About Kera Elise DeLong
Last updated March 27, 2004
Age: 34
Height: 5' 10"
Weight: >0
Favorite Color: Parrish Blue
Favorite Artist: M.C. Escher
Favorite Music: Classical, Early Baroque
Life, the Universe, and Everything:
    My story is not special.  I've had the feeling that I was born with the wrong anatomy for as long as I can remember, and have been experimenting with my femininity for at least as long.  I am still very much in the closet, though I've attempted to pick the lock a million times, and will continue to do so.

     I play the part of loving husband and father most of the time, but this more feminine (real) side of me has always existed below the surface.  I am a Christian (though probably not a very good one), and I believe with all my heart in the love of Jesus Christ.

     Somehow, I am certain that my gender concerns fit into all that... I just haven't completely worked out how.  I'll let you know if I figure it out.

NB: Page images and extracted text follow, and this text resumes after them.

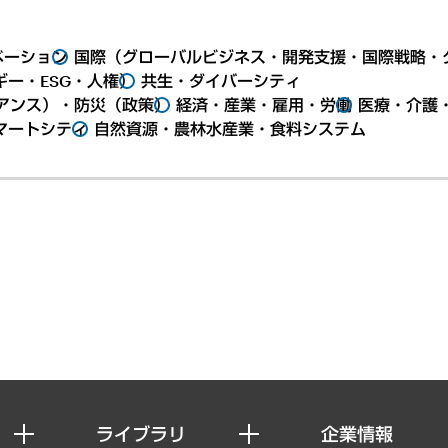
ベーション
国際（グローバルビジネス・開発支援・国際戦略・
ー・ESG・人権）
共生・ダイバーシティ
アンス）・防災（政策）
経済・産業・雇用・労働
医療・介護
マートシティ
自然資源・農林水産業・食料システム
ライブラリ
企業情報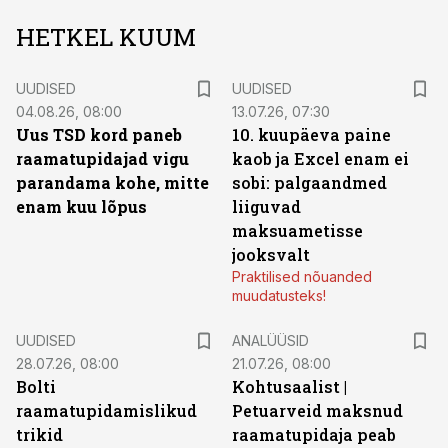
HETKEL KUUM
UUDISED
UUDISED
04.08.26, 08:00
13.07.26, 07:30
Uus TSD kord paneb
10. kuupäeva paine
raamatupidajad vigu
kaob ja Excel enam ei
parandama kohe, mitte
sobi: palgaandmed
enam kuu lõpus
liiguvad
maksuametisse
jooksvalt
Praktilised nõuanded
muudatusteks!
UUDISED
ANALÜÜSID
28.07.26, 08:00
21.07.26, 08:00
Bolti
Kohtusaalist
|
raamatupidamislikud
Petuarveid maksnud
trikid
raamatupidaja peab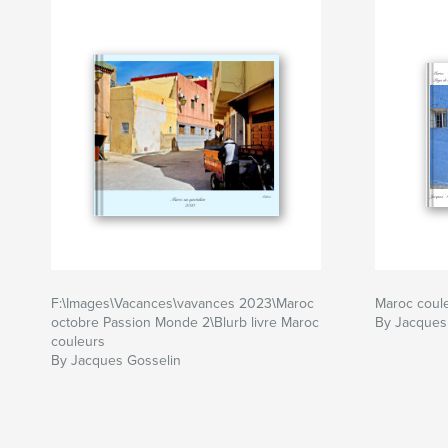
F:\Images\Vacances\vavances 2023\Maroc
Maroc coul
octobre Passion Monde 2\Blurb livre Maroc
By Jacques
couleurs
By Jacques Gosselin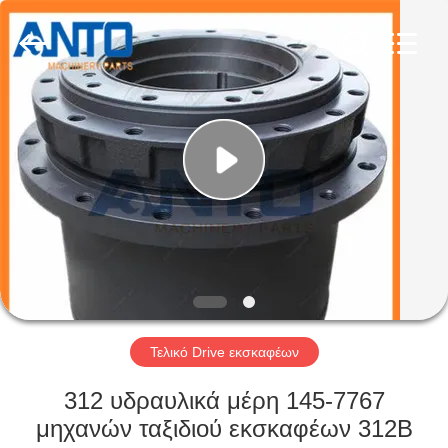
Anto
Machinery
Parts
Co.,Ltd..
All
Rights
Reserved.
ΣΠΊΤΙ
ΠΡΟΪΌΝΤΑ
ΠΕΡΊΠΟΥ
ΕΜΕΊΣ
ΓΎΡΟΣ
ΕΡΓΟΣΤΑΣΊΩΝ
Τελικό Drive εκσκαφέων
312 υδραυλικά μέρη 145-7767
ΠΟΙΟΤΙΚΌΣ
μηχανών ταξιδιού εκσκαφέων 312B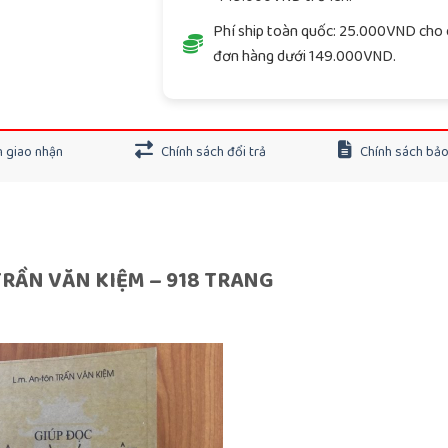
Phí ship toàn quốc: 25.000VND cho 
đơn hàng dưới 149.000VND.
 giao nhận
Chính sách đổi trả
Chính sách bả
TRẦN VĂN KIỆM – 918 TRANG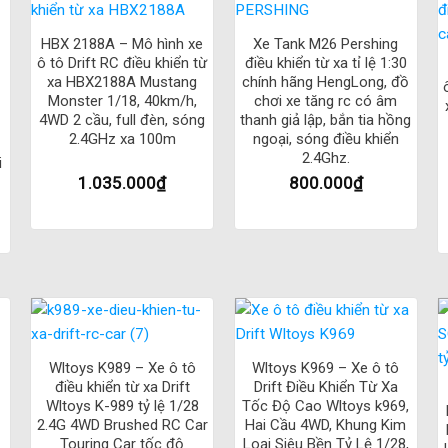
+
+
u sáng đầy đủ, chiếc xe sẽ trông rất ấn tượng trong điều kiện ánh s
HBX 2188A – Mô hình xe
Xe Tank M26 Pershing
ó thể vượt qua các chướng ngại vật khó khăn, giúp người chơi khám 
ô tô Drift RC điều khiển từ
điều khiển từ xa tỉ lệ 1:30
xa HBX2188A Mustang
chính hãng HengLong, đồ
xa tới 100m giúp người chơi có thể điều khiển xe từ xa một cách l
Monster 1/18, 40km/h,
chơi xe tăng rc có âm
 MN99S Jeep D90
được trang bị bộ pin Lithium-ion dung lượng lớn gi
4WD 2 cầu, full đèn, sóng
thanh giả lập, bắn tia hồng
2.4GHz xa 100m
ngoại, sóng điều khiển
2.4Ghz.
i
1.035.000
₫
800.000
₫
 chất lượng tốt đã khiến
Land Rover Rock MN99S Jeep D90
trở thà
khiển từ xa Land Rover Rock MN99S Jeep D9
99S nâng cấp của MN99 MN-99s nhông kim loại, điều tốc servo xi
+
+
h
Wltoys K989 – Xe ô tô
Wltoys K969 – Xe ô tô
điều khiển từ xa Drift
Drift Điều Khiển Từ Xa
qua cổng USB tiện dụng
Wltoys K-989 tỷ lệ 1/28
Tốc Độ Cao Wltoys k969,
2.4G 4WD Brushed RC Car
Hai Cầu 4WD, Khung Kim
Touring Car tốc độ
Loại Siêu Bền Tỷ Lệ 1/28,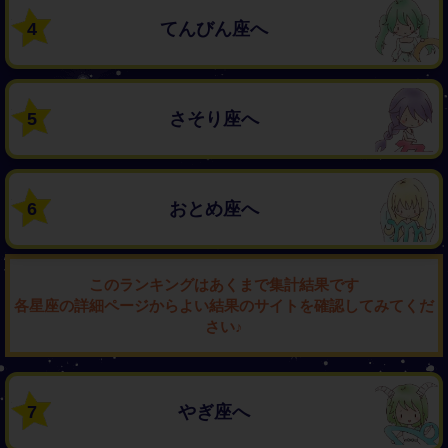
4
てんびん座へ
5
さそり座へ
6
おとめ座へ
このランキングはあくまで集計結果です
各星座の詳細ページからよい結果のサイトを確認してみてくだ
さい♪
7
やぎ座へ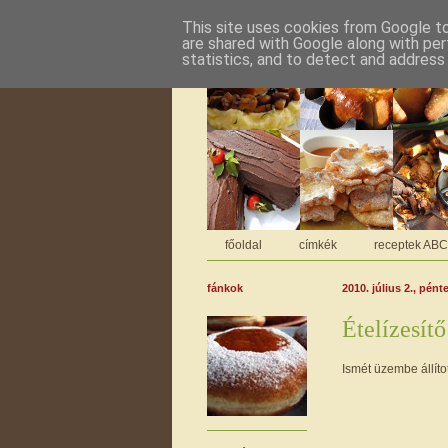
This site uses cookies from Google to 
are shared with Google along with per
statistics, and to detect and address
főoldal
címkék
receptek AB
fánkok
2010. július 2., pént
Ételízesít
Ismét üzembe állíto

     Don't misunderstand!  I'm not all tea and crumpits, ya know.  There's a little bit of she-devil in me, and she loves a good party.  I openly admit more than a little fascination with kink... I especially LOVE corsetry (have one... but have no one to lace me up... arrghh!), and a little B&D never hurt anyone... wellll!  I'm also taken with all things "strange;" something you'll get a small taste of on my Links page.

     By nature, I am a very creative person.  I used to be an accomplished musician, and still bear the common traits.  I studied classical violin and majored in Music in college.  I play (or played) a number of instruments through the course of my development including keyboard, electric bass, all the major strings, a number of wind instruments and some percussion.  Sadly, I have forgotten most of it.

     Just recently bought a new synth - okay, it's not new... but I'm in love anyhow!  It's a board that I lusted after as a kid, but could never get my hands on... a Yamaha DX7.  Next, I plan to pick up a new Bass (don't know what kind yet), and begin to relearn the things I used to know.  I would love nothing more than to get a little group together (possibly a "girl band..." hee hee) just for kicks and maybe eventually a gig or two.

     My real hope is to find some things in which I can incorporate my femininity.  To date, my life has traveled so far off that path, that I can't even see the old road anymore.  It's gotten to a point where I've started to question whether I have a life, or if I am just a pawn in someone else' life.  I don't like that feeling, and I desperately want to recapture a few small pieces of me.

     I hope this gives you a little picture of Kera.  I know it's not the traditional bio, but I think it says a lot more about who I am than a list of stats ever could.  Anyhow, if you've ever read a TG bio, you've heard most of the anecdotes I would be sharing!  Who said there's no such thing as the "Collective Conscious??"